In that spirit, I wanted to share one amusing item and one clever item I found in print recently, just for fun.
The amusing one:
In the February 2009 issue of GRID, a free magazine put out in the Philadelphia area that covers sustainable practices, their subscription promotion on Page 3 says: “Want to support your favorite local publication (us)? A one-year (12 issue) subscription to GRID is only $19.95. That’s less than a twenty dollar bottle of wine! Order online…” Take a moment and think about that.
The clever one:
In the February 2009 issue of Wired, one of my favorite magazines, a reader submits a Rant (found on page 20) to complain about the number of ads appearing in the magazine and draws a comparison to TV: “Television is 33 percent advertising (20 minutes out of 60). Wired is 56 percent advertising (130 pages out of 235). FWIW.”
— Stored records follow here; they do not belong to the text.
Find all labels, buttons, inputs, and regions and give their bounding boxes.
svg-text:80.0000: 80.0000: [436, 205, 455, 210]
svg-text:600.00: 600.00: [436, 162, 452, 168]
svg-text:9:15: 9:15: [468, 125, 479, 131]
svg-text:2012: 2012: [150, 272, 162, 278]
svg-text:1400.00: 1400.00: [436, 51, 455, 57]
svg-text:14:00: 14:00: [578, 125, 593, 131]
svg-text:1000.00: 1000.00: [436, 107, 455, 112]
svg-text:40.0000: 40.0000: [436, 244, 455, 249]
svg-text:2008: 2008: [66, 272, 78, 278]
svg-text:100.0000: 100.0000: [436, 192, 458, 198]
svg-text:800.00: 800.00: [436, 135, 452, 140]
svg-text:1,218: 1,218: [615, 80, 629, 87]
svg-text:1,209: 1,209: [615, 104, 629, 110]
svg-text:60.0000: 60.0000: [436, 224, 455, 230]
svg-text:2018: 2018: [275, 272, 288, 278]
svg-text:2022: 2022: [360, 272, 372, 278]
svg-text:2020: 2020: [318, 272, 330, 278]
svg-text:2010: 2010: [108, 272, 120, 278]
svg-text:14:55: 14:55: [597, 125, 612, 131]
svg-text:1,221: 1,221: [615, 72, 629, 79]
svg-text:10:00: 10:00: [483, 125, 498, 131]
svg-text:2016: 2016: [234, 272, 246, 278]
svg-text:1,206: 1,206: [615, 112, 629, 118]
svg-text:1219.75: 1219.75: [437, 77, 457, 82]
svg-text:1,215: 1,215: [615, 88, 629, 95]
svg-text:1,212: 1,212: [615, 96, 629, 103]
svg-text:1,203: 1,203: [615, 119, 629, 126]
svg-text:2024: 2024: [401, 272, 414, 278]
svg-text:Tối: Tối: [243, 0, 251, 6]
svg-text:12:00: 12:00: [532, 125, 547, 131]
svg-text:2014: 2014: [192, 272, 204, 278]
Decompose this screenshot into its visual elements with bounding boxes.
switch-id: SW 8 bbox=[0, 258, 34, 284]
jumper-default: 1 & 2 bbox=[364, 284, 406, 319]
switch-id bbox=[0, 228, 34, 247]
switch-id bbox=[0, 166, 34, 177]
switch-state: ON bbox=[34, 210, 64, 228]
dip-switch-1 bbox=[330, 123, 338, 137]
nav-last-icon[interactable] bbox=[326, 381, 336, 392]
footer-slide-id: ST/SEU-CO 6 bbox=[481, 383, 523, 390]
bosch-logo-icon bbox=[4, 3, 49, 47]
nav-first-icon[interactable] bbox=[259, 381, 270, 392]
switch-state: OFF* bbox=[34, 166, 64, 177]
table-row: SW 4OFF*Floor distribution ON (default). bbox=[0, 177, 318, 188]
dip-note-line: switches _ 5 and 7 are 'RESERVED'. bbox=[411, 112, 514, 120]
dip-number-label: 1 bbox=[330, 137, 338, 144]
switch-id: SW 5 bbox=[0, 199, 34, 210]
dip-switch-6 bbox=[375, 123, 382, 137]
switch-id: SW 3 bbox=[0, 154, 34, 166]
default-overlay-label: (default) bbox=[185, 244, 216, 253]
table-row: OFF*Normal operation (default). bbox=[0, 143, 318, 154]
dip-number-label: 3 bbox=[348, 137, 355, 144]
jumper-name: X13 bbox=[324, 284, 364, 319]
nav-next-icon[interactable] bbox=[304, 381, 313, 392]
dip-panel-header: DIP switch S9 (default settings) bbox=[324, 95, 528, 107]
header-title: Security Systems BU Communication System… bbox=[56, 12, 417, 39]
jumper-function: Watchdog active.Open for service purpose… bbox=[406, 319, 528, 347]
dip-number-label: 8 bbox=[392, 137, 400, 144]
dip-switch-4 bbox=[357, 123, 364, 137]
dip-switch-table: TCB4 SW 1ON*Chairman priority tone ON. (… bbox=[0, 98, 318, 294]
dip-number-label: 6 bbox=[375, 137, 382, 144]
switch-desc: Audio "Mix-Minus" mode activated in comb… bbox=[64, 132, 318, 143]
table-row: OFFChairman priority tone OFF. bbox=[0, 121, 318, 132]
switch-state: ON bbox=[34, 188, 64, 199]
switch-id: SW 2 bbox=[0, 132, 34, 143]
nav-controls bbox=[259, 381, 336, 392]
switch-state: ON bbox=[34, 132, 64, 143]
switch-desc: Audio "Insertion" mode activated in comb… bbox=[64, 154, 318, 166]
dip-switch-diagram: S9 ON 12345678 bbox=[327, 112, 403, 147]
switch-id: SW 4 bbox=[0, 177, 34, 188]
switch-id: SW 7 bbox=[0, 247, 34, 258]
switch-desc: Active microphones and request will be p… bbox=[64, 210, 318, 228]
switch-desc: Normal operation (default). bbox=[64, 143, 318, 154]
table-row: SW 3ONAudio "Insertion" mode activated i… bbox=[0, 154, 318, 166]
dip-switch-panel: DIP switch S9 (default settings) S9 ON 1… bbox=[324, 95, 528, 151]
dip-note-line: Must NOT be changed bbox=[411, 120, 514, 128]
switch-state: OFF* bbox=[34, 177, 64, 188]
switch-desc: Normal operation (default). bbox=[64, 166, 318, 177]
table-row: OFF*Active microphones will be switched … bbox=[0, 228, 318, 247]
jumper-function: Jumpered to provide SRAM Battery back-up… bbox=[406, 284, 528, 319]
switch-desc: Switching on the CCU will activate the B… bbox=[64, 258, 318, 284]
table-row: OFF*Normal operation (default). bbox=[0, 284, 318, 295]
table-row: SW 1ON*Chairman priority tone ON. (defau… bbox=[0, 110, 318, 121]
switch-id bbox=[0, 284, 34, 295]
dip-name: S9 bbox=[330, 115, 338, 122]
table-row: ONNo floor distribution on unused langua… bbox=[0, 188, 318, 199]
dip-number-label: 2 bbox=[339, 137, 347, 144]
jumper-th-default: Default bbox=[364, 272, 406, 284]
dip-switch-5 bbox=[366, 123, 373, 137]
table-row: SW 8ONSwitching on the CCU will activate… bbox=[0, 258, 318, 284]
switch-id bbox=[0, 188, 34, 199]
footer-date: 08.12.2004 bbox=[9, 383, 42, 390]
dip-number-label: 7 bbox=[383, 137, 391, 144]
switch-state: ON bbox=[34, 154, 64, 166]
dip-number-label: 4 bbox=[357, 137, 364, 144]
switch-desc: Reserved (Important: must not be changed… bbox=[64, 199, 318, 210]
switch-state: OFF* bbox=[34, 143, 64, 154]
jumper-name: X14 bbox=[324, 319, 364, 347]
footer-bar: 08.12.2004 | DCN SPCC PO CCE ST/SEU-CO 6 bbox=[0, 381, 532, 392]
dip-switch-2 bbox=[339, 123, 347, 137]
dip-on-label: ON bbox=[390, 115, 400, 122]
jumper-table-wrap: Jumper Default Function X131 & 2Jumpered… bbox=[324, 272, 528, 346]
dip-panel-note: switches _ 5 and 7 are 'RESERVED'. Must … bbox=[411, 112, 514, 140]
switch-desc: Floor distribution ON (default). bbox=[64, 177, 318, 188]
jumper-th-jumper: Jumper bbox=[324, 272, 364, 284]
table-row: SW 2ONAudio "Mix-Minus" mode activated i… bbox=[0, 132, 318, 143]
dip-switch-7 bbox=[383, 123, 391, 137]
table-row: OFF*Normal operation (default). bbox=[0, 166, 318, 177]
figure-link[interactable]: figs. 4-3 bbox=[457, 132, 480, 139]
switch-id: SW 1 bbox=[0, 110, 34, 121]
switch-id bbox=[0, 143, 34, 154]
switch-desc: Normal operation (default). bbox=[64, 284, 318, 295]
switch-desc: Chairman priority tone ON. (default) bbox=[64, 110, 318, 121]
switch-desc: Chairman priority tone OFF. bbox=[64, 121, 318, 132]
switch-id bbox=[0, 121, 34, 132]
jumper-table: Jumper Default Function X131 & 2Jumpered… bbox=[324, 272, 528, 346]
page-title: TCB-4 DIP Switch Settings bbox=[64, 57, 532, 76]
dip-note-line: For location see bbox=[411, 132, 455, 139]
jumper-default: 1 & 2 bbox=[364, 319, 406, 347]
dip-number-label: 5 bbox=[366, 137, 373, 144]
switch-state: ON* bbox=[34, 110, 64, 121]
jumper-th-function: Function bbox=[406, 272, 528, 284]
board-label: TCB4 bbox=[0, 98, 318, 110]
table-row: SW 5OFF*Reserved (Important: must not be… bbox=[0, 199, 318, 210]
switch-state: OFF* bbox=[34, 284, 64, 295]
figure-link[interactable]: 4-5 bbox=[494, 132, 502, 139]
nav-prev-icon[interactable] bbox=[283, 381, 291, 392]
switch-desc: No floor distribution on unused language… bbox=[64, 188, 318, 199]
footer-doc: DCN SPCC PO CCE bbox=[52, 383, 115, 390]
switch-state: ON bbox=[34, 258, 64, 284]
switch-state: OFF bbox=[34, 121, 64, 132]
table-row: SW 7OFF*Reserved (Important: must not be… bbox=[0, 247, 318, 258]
And the response is dead on: “We know that some readers don’t like having to flip through advertisements to get to our stories. Those ads pay the bills and salaries, however, so we’re unlikely to turn them away. We take slight issue with your metrics, though. Say you don’t have TiVo and you really spend 33 percent of your tube time learning that there’s a sale on at Penney’s. If you figure that it takes, oh, 5 minutes to read a full page of text and 5 seconds to scan the adjacent ad, that’s about 9 hours of reading time for about 11 minutes of ad perusal. What’s that ratio, about 2 percent? Seems pretty good to us. P.S.: Advertisers, please do not read this note.” Perfect.
To close, and since everyone that reads Mode of Being regularly knows I view radio in a very favorable light, I’ll finish this entry on print with this notation: Radio is about 11 minutes of advertising per hour. And you can play on your computer, write a blog (or a novel), talk to or text your friends, post a status update to Facebook, and even drive while you listen. As good as print and televsion are, it’s hard to do most of those things at the same time. And both the value and ROI for advertisers continues to be superior. So please don’t read my blog while driving. Unless you’re on the Schuylkill.